Danny Boyle and Beyond the Loop

Director Danny Boyle is mentoring Wonder Studios' YouTube anthology series "Beyond the Loop," a series in the Black Mirror format with Season 2 planned for 2026. Boyle is not directing the episodes but is shaping the creative direction of the project.

The attachment is significant for a company in its first year. Boyle directed "Trainspotting," "28 Days Later," "Slumdog Millionaire," and the 2012 London Olympics opening ceremony. His involvement lends the series a degree of editorial credibility that purely technical AI ventures rarely attract this early.

Danny Boyle on the red carpet at the T2 Trainspotting premiere at the Berlinale 2017
Maximilian Bühn, CC BY-SA 4.0, via Wikimedia Commons

The Music Video That Could Not Be Filmed

Wonder Studios' most recognized work is "Something in the Heavens," a music video for Lewis Capaldi in which AI generated visuals depict water enveloping people searching for loved ones. The video reached 1.6 million views and 26,000 likes.

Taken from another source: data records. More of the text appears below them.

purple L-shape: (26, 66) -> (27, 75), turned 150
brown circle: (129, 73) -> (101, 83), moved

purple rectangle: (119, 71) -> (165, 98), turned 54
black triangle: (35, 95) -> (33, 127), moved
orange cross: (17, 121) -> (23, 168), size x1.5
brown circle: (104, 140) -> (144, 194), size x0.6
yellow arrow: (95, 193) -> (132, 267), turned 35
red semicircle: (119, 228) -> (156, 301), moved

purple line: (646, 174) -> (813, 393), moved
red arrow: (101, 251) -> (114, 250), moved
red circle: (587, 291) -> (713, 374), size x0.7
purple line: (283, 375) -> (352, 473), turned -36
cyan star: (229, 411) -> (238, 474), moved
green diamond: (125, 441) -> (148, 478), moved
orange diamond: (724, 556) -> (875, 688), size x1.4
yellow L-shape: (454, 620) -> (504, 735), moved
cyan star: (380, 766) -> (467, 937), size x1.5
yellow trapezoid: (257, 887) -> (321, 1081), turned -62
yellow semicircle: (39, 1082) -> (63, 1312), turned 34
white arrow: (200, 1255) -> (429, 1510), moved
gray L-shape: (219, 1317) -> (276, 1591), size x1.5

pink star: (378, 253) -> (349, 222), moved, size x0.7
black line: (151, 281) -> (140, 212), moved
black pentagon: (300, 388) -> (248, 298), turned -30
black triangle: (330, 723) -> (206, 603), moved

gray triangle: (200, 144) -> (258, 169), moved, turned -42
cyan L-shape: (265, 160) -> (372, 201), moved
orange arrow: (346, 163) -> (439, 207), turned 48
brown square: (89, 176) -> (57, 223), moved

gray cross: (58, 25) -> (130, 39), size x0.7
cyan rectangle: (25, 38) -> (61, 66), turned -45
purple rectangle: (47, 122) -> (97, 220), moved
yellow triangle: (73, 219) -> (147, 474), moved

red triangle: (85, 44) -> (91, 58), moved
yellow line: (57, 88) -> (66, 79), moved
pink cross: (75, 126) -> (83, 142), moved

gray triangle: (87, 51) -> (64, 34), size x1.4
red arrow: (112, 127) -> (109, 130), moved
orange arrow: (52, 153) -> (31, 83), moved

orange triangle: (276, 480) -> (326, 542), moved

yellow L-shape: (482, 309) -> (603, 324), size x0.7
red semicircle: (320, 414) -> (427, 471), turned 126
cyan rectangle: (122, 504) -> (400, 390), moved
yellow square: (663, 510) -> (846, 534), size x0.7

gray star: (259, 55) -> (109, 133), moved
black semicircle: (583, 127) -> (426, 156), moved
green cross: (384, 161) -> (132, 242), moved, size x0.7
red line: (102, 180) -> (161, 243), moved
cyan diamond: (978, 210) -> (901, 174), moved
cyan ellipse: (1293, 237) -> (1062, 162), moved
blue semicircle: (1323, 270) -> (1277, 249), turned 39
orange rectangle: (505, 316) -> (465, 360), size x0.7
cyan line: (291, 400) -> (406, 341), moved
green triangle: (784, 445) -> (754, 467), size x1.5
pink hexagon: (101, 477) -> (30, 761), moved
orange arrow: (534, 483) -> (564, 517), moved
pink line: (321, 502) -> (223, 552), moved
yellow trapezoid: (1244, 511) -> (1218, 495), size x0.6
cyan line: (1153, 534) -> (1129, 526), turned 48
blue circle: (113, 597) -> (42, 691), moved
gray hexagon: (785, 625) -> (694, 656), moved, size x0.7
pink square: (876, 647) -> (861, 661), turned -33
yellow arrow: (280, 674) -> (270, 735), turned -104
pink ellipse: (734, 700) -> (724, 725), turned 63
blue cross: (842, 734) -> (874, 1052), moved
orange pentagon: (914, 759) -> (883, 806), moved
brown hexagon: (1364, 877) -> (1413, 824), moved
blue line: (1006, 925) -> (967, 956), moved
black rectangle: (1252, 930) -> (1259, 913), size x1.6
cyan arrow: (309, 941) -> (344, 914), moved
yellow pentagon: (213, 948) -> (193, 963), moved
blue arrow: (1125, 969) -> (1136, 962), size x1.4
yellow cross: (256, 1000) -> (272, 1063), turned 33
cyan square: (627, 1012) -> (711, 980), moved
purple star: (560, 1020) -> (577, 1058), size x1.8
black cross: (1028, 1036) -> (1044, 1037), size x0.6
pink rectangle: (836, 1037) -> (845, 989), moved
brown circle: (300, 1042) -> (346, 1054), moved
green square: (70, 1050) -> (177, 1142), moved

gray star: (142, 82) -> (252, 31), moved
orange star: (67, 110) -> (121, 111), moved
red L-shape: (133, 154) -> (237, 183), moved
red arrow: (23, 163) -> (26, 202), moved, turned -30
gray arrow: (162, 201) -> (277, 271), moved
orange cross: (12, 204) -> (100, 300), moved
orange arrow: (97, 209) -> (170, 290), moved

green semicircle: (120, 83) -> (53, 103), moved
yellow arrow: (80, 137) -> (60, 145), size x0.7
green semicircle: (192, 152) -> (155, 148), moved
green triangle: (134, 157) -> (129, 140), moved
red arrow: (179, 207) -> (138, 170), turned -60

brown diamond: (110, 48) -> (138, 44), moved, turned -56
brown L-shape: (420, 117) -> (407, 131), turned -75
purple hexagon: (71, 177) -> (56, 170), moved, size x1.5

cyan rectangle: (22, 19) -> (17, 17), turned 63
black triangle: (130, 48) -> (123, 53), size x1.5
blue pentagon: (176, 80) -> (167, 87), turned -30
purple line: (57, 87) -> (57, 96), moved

Collins was direct about why AI was necessary: "not a single shot could have been filmed traditionally" within the available budget. Fifteen artists worked on the video. That figure matters because it pushes back against the assumption that an AI production replaces human creative labor wholesale.

A Growing Slate

Beyond Capaldi, Wonder Studios recreated historical scenes for "The Real Wolf of Wall Street," a documentary about Jordan Belfort. The company is also in development with an unnamed music artist on a separate project and has worked on AI voice recreation for dubbing, including work with French actor Alain Dorval.

Wonder Studios has developed proprietary production workflow technology to support its slate. The founders position the company explicitly as the AI equivalent of A24: a curator of distinctive work rather than a high volume content operation.

The company joins a broader surge of AI native studios attracting venture capital as the production industry begins to separate credible AI integrated operations from speculative ones. Obsidian Studio's partnership with Imagine Entertainment offers a comparable model from the US side of this shift.